University of Puerto Rico School of Medicine San Juan, Puerto Rico
Valerie Cabrera Leon, MD, Victor Ortiz Justiniano, MD; University of Puerto Rico School of Medicine, San Juan, Puerto Rico
Introduction: Gastrointestinal motility is produced by two types of smooths of muscles in the gastrointestinal tract which are circular muscles and longitudinal muscles. These muscles are stimulated by a complex multifaceted connection between intrinsic enteric nervous system and central nervous system. The enteric nervous system is composed of Interstitial cells of Cajal, submucosal plexus, myenteric plexus, migratory motor complex and gut neuromodulators. Gut motility disorders are derived from numerous etiologies that arise from the muscular, nervous, cellular, molecular components. Pediatric intestinal pseudo obstruction is a disorder that needs early diagnosis and prompt treatment to avoid associated life-threatening complications.

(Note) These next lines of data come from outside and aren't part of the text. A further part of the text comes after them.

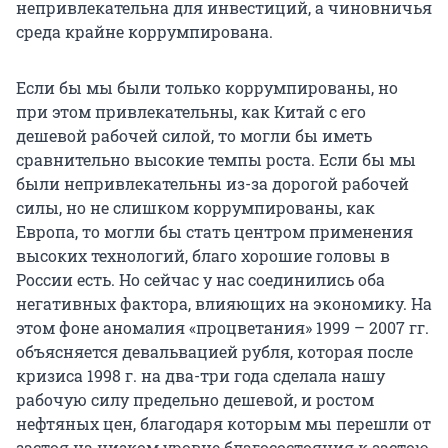
непривлекательна для инвестиций, а чиновничья
среда крайне коррумпирована.
Если бы мы были только коррумпированы, но
при этом привлекательны, как Китай с его
дешевой рабочей силой, то могли бы иметь
сравнительно высокие темпы роста. Если бы мы
были непривлекательны из-за дорогой рабочей
силы, но не слишком коррумпированы, как
Европа, то могли бы стать центром применения
высоких технологий, благо хорошие головы в
России есть. Но сейчас у нас соединились оба
негативных фактора, влияющих на экономику. На
этом фоне аномалия «процветания» 1999 – 2007 гг.
объясняется девальвацией рубля, которая после
кризиса 1998 г. на два-три года сделала нашу
рабочую силу предельно дешевой, и ростом
нефтяных цен, благодаря которым мы перешли от
застоя на низком уровне благосостояния к застою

Methods: A 27 weeks gestational age baby girl born to a 25 year G1P0 mother with history of abruptio placenta and chorioamnionitis was admitted to the neonatal intensive care unit due to extreme low birth weight and prematurity. Patients developed disseminated Herpes Simplex Virus infection complicated with left grade 2 intraventricular hemorrhage. Afterwards, patient developed persistent total parenteral nutrition dependence, enteral food intolerance, marked intestinal dilation and constipation for 4 months since birth. Rectal biopsies rule out Hirschsprung disease. Multiple abdominal x-rays showed marked diffuse intestinal dilation. Water soluble enema study revealed inflammatory changes suggestive necrotizing enterocolitis. Patient was taken to the operation room since no clinical improvement. Intraoperative findings included viable intestinal tissue without ischemic change and no mechanical obstruction. After negative exploratory laparotomy we decided to perform a rigorous review of literature regarding intestinal dysmotility disorders. Discussion: Our patient was diagnosed with pediatric intestinal pseudo obstruction based in our review of literature which is a intestinal motility disorder. Our plan was to perform multiple full thickness intestinal biopsies to confirmed diagnosis and surgical management with decompressive gastrostomy and ileostomy. Unfortunately, patient developed acute-clinical deterioration due to septic shock, catheter-related bacteremia and multiple organ failure. Functional motility disorders should be included as a differential diagnosis once mechanical obstruction rule out. Our aim is to provide awareness of early identification of PIPO and management since life-threatening complications may develop.
Disclosures: Valerie Cabrera Leon indicated no relevant financial relationships. Victor Ortiz Justiniano indicated no relevant financial relationships.